1. Field of the Invention
The present invention relates to a method and apparatus for operating a magnetic clutch. More specifically, the present invention relates to a control circuit for effecting fast and positive uncoupling of a magnetic clutch.
2. Description of the Prior Art
Heretofore the productivity of machine tools has been greatly influenced by the rotational speed at which the machine tool can operate.
More particularly, punch presses, shears and other single cycle operating devices utilizing a mechanical pin clutch in combination with friction brakes have their cyclic rate determined by the rotational speed of a prime mover, the time delays in engaging a ram clutch pin to the prime mover and the time it takes to disengage the prime mover and stop the ram. Here the rotational rate or speed is limited primarily by engagement shock inherent with the mechanical clutch.
With the developement of sophisticated electronic and electro-optical control circuits and in particular electro-optical single and dual axis correctors to automatically sense and position a registration mark in a machine for punching, drilling, shearing or performing whatever machining requirements are desired, it becomes advantageous to maximize the productivity of the machine tool by shortening or eliminating all unnecessary system delays.
In such sophisticated systems, electrical clutches and brakes have been used instead of mechanical clutches. Such electrical clutches and brakes rely upon magnetically activated ferromagnetic members to couple a mechanical power transmission element to a driven element.
In a typical electromagnetic clutch, a revolving ferromagnetic disc is coupled by magnetic attraction to another ferromagnetic disc on a shaft to cause it to rotate. Usually the electromagnet producing the coupling magnetic flux is stationary and the flux passes through an air gap through a rotation rotor and into a coupling disc.

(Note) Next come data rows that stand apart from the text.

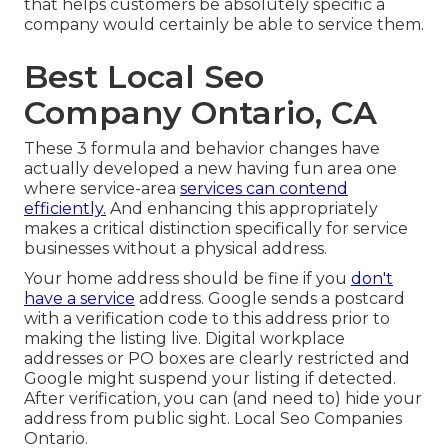
that helps customers be absolutely specific a
company would certainly be able to service them.
Best Local Seo
Company Ontario, CA
These 3 formula and behavior changes have
actually developed a new having fun area one
where service-area
services can contend
efficiently.
And enhancing this appropriately
makes a critical distinction specifically for service
businesses without a physical address.
Your home address should be fine if you
don't
have a service
address. Google sends a postcard
with a verification code to this address prior to
making the listing live. Digital workplace
addresses or PO boxes are clearly restricted and
Google might suspend your listing if detected.
After verification, you can (and need to) hide your
address from public sight. Local Seo Companies
Ontario.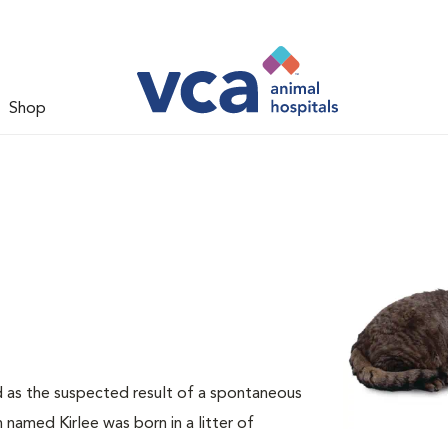
Shop
d as the suspected result of a spontaneous
 named Kirlee was born in a litter of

Several time delays are associated with an electromagnetic coupling device and the operation thereof. These delays can be summarized as follows:
1. The delay of flux buildup upon application of power to a clutch coil. PA0 2. The delay of mechanically moving the coupling disc members for engagement after flux buildup. PA0 3. The delay of flux decay upon removing power from the clutch coil. PA0 4. The drop out of the coupling disc members after the flux decay.
The first delay is determied by the L/R charging circuit characteristics where L is the inductance and R is the resistance of the clutch magnetizing coil. This delay can be minimized by providing conventional hi-impedance, hi-voltage driving circuits.
The second delay is a function of the magnetic gap-disc inertia and the applied magneto-motive force (mmf). Usually this delay is minimal and can be influenced by the circuit used to energize the clutch magnetizing coil.
The third delay is influenced by the L/R discharge circuit characteristics, but more important is the residual magnetism associated with all the ferromagnetic material due primarily to the magnetic hysteresis characteristics associated with the material.
The fourth delay is a function of the force available to separate the coupling disc members.
It is to be understood that if a demagnetized sample of ferromagnetic material is subjected to a steadily increasing value of H (Magnetic Field Intensity), a maximum value of H is reached where the material is essentially saturated. If the magnetic field intensity H is then decreased to zero, the flux drops down on a curve of B vs H (Magnetic Induction in gauss' vs Magnetic Field Intensity in oersteds) that is different than the curve it rises on. If the current is reversed, the same will occur in the negative direction. This results in two spaced apart S-shaped curves meeting at their positive and negative ends so as to form a loop which is referred to as a hysteresis loop.
A ferromagnetic substance is capable of having an infinity of different hysteresis loops depending only on the maximum value of H reached on the rising characteristics before H is decreased.
The maximum value of H and of the B-H hysteresis characteristics are defined by the power requirements of the system.
In any event, the delay associated with the residual magnetism is the most important delay. From observations of the hysteresis loop, the residual magnetism can be brought to zero quicker to release the coupling magnetism sooner if the power to the magnetic coil first reverses at the time decoupling is required.
Heretofore, various methods and apparatus have been proposed for accomplishing the reversing effect. Examples of such previous proposals for reversing the magnetic effect are disclosed in the following patents:
______________________________________ U.S. PAT. NO. PATENTEE ______________________________________ 2,615,945 Jaeschke 4,306,268 Cooper ______________________________________
The Jaeschke U.S. Pat. No. 2,615,945 discloses a system for demagnetizing a fluid magnetic gap material utilizing a mechanically operated switch to discharge a capacitator in the reverse direction of the original magnetization to decrease the release time.
More specifically, in this system a DC current is simultaneously applied to a capacitator and to a field coil of an electromagnetic coupling. At the same time as the field coil is being energized from the voltage source, a resistor network coupled in series between the voltage source and the field coil is sequentially switched from a high resistance to a low resistance. Then, when it is desired to decouple the electromagnetic coupling, the voltage source across the coil is disconnected from the field coil and the capacitator is connected in reverse polarity across the field coil in a closed loop circuit arrangement.
The Cooper U.S. Pat. No. 4,306,268 discloses a complex switching system for shortening the time delay of demagnetization of a large lifting magnet to provide better accuracy of drop upon release of the magnet.
More specifically, the system provides an electromagnet having a coil which is energized with voltage at one polarity for picking up magnetizable pieces of material. Then, when it is desired to repel or drop those pieces of material from the electromagnet, the coil of the electromagnet is first connected in a closed loop dissipating circuit having impedence means therein for dissipating stored energy, and after the voltage across the coil of the electromagnet drops to the potential of the voltage source, the voltage source is connected in reverse polarity across the coil of the electromagnet to assist in the rapid change of magnetic polarity of the electromagnet to repel magnetized particles that adhere thereto.
As will be described in greater detail hereinafter, the method and apparatus of the present invention differ from the previously proposed control circuits by providing an inductor(preferably realized by a brake magnetizing coil) that is continuously energized while the magnetic polarity of a clutch magnetizing coil is reversed. By using the inductor or brake magnetizing coil in the method and apparatus, the current through the clutch magnetizing coil is very accurately controlled to provide predictable operating and release times thereby substantially reducing the "per cycle" time of operation.